Interest in data has increased dramatically in China
As is so often the case, the situation in China is different than in other countries. The chart below shows the relative change in search frequency between 2011 and 2015 in a selection of countries, and as shown, there was dramatic relative growth in searches for the terms data and analysis in China between 2011 and 2015.
Conversely, the relative frequency of searches for all data-related search terms dropped between 2011 and 2015 in Japan, India, and Russia, so it seems highly unlikely that data competency is growing within the workforces and managerial ranks in those countries
Data scientists will struggle to be effective without data-savvy managers and colleagues
Data has become ubiquitous and the number and power of tools for working with data seem to grow by the day. There are indications that the number of data scientists available to apply those tools to all of that data is growing. But the McKinsey report discussed at the start of this post estimated that about ten times more data-savvy managers than data scientists would be needed to take advantage of the data revolution, and it doesn’t appear that much progress is being made in growing the data competency of managers (and others whose work could be enhanced through advances in data science).
In many ways, that’s not surprising. Many people in management are well into their careers, having started them at a time when data was relatively scarce. Faced with that scarcity, they had to make decisions based on experience, judgement, and the relatively limited amount of data available. That available data was often easy to store, manipulate and visualize using nothing more than a spreadsheet.
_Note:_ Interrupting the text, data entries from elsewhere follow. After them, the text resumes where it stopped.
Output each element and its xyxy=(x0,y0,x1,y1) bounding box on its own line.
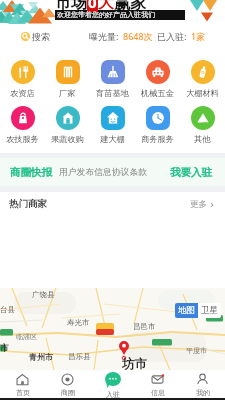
staticText: 坊市 xyxy=(122,356,147,372)
staticText: 机械五金 xyxy=(141,88,174,98)
staticText: 昌邑市 xyxy=(133,322,156,331)
staticText: 用户发布信息协议条款 xyxy=(59,167,147,178)
button[interactable]: 首页 xyxy=(0,370,45,400)
staticText: 卫星 xyxy=(201,305,218,316)
staticText: 曝光量: xyxy=(89,30,119,42)
button[interactable]: 农技服务 xyxy=(0,106,45,144)
button[interactable]: 商务服务 xyxy=(135,106,180,144)
button[interactable]: 入驻 xyxy=(90,370,135,400)
button[interactable]: 商圈 xyxy=(45,370,90,400)
staticText: 广饶县 xyxy=(32,290,55,299)
staticText: 8648次 xyxy=(123,30,153,42)
staticText: 赢家 xyxy=(114,0,146,13)
staticText: 其他 xyxy=(194,134,211,144)
staticText: 临淄区 xyxy=(16,332,37,341)
button[interactable]: 其他 xyxy=(180,106,225,144)
button[interactable]: 更多 xyxy=(188,199,217,210)
staticText: 大 xyxy=(98,0,114,13)
staticText: 已入驻: xyxy=(157,30,187,42)
staticText: 育苗基地 xyxy=(96,88,129,98)
staticText: 商务服务 xyxy=(141,134,174,144)
button[interactable]: 搜索 xyxy=(21,31,50,42)
staticText: 0 xyxy=(88,0,97,12)
staticText: 市 xyxy=(0,342,9,353)
staticText: 果蔬收购 xyxy=(51,134,84,144)
staticText: 地图 xyxy=(178,305,195,316)
button[interactable]: 建大棚 xyxy=(90,106,135,144)
staticText: 信息 xyxy=(151,388,165,397)
button[interactable]: 地图 xyxy=(175,303,198,318)
button[interactable]: 厂家 xyxy=(45,60,90,98)
staticText: 农技服务 xyxy=(6,134,39,144)
button[interactable]: 卫星 xyxy=(198,303,221,318)
button[interactable]: 我要入驻 xyxy=(168,166,214,179)
button[interactable]: 我的 xyxy=(180,370,225,400)
staticText: 青州市 xyxy=(29,352,53,362)
staticText: 平度市 xyxy=(186,346,207,355)
staticText: 更多 xyxy=(190,199,207,210)
staticText: 首页 xyxy=(16,388,30,397)
staticText: 商圈 xyxy=(61,388,75,397)
staticText: 大棚材料 xyxy=(186,88,219,98)
button[interactable]: 机械五金 xyxy=(135,60,180,98)
button[interactable]: 育苗基地 xyxy=(90,60,135,98)
staticText: 厂家 xyxy=(59,88,76,98)
staticText: 1家 xyxy=(191,30,206,42)
staticText: 台县 xyxy=(0,305,15,314)
staticText: 市场 xyxy=(55,0,87,13)
button[interactable]: 信息 xyxy=(135,370,180,400)
staticText: 建大棚 xyxy=(100,134,125,144)
button[interactable]: Promotion banner xyxy=(0,0,225,24)
staticText: 搜索 xyxy=(32,31,50,42)
staticText: 热门商家 xyxy=(9,198,47,210)
staticText: 寿光市 xyxy=(67,318,90,327)
staticText: 昌乐县 xyxy=(68,352,91,361)
staticText: 商圈快报 xyxy=(10,166,52,179)
button[interactable]: 农资店 xyxy=(0,60,45,98)
button[interactable]: 果蔬收购 xyxy=(45,106,90,144)
staticText: 欢迎您带着您的好产品入驻我们 xyxy=(57,10,155,19)
staticText: 我要入驻 xyxy=(170,166,212,179)
staticText: 我的 xyxy=(196,388,210,397)
button[interactable]: 大棚材料 xyxy=(180,60,225,98)
staticText: 入驻 xyxy=(106,390,120,399)
staticText: 农资店 xyxy=(10,88,35,98)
Given comfort and prior success with that approach, many managers may not perceive a need to take time away from other priorities to become more data-savvy.
Some may be aware of the growing importance of data, but believe they addressed the issue by hiring data scientists or even whole teams of data scientists. But the real question is how effective those people and teams can be if the data competency of those who manage them and whose work is interdependent with theirs is not that different than it was back when data was small and scarce. In my view, the answer to that question is ‘not very’.
Already data scientists need to know a lot of things that take a long time to master. It’s unrealistic to expect them to also have a deep understanding of all of a businesses’ operations and of all the decisions colleagues within that business need to make. Confidentiality concerns may also limit data scientists’ visibility into those decisions. And without greater understanding of how data can now drive strategic, tactical, and operational decisions, decision makers won’t be able to ask data scientists the right questions and direct their efforts toward finding the information and insights that can add the most value.
For data and data science to achieve their full potential, non data scientists need to become more data-savvy. Of course, some improvement will happen over time as the curriculum of business schools and other educational institutions evolves, but those changes will take a long time to flow through the workforce. In the meantime, there is a real need for training and development within the existing workforce to increase awareness of what can be achieved through smart use of data and to help managers and others learn to work effectively with colleagues who are data specialists.